There was one sour note there, which I’ll never forget. Bob had never smoked, or taken drugs, or even drank much beyond a glass of wine with dinner, this despite the wild parties which would break out during his years with Darts. He just wasn’t into it. But as I’ve said, he had a fascination with American trucks and truckers, as well as with the folk songs surrounding them. On stage, he sang the trucker song “Weed, Whites, and Wine”. His set went over very well, except with one misguided soul who chose to scold him afterward for singing such a song at the family-oriented MLAG festival.
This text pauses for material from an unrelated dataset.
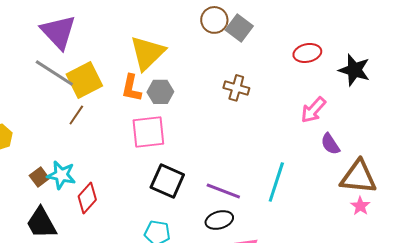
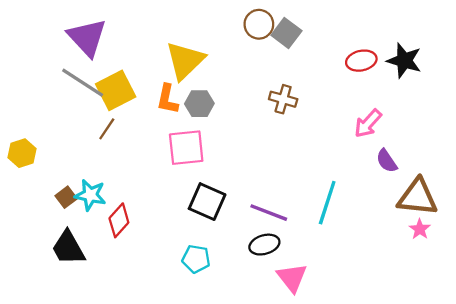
black star: (354, 70) -> (404, 61), moved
Bob, being an extremely sensitive person, could not get past this incident for the rest of the festival, though everyone else was glad he was there.
 
During his long ordeal with cancer, there was an experimental treatment that showed promise but was not covered under the UK healthcare system. We wanted to help when daughter China began a funding program. Polly decided to auction her autoharp, a d’Aigle TLC. We did this on social media, mostly Facebook, and we raised over $2,000. In a twist of stories, lifelong friends of ours who did not know Bob except by my stories, Debbie and Robi Ishii, won the auction. The music carries on, as Robi begins to learn the autoharp, never having played an instrument.
 
The pandemic prevented us from going to visit Bob, who has been fighting this disease for many months. The pandemic has prevented so many “hellos” and “goodbyes”. We were able to talk with him online and through Zoom, where Bob never let on that hope for a cure was slipping away. Instead, Bob continued to talk about Heather and the girls and continued with his long-standing passion for working for justice for the Palestinian people. To see people anywhere treated with injustice riled him with no end.
 
Bob’s passion for music lives on with everyone he has touched. There are several songs that I can’t hear now without thinking of his unique autoharp version. Darts songs live on Youtube, along with several autoharp performances. The memory of Bob Fish will be one to live on for all who knew him.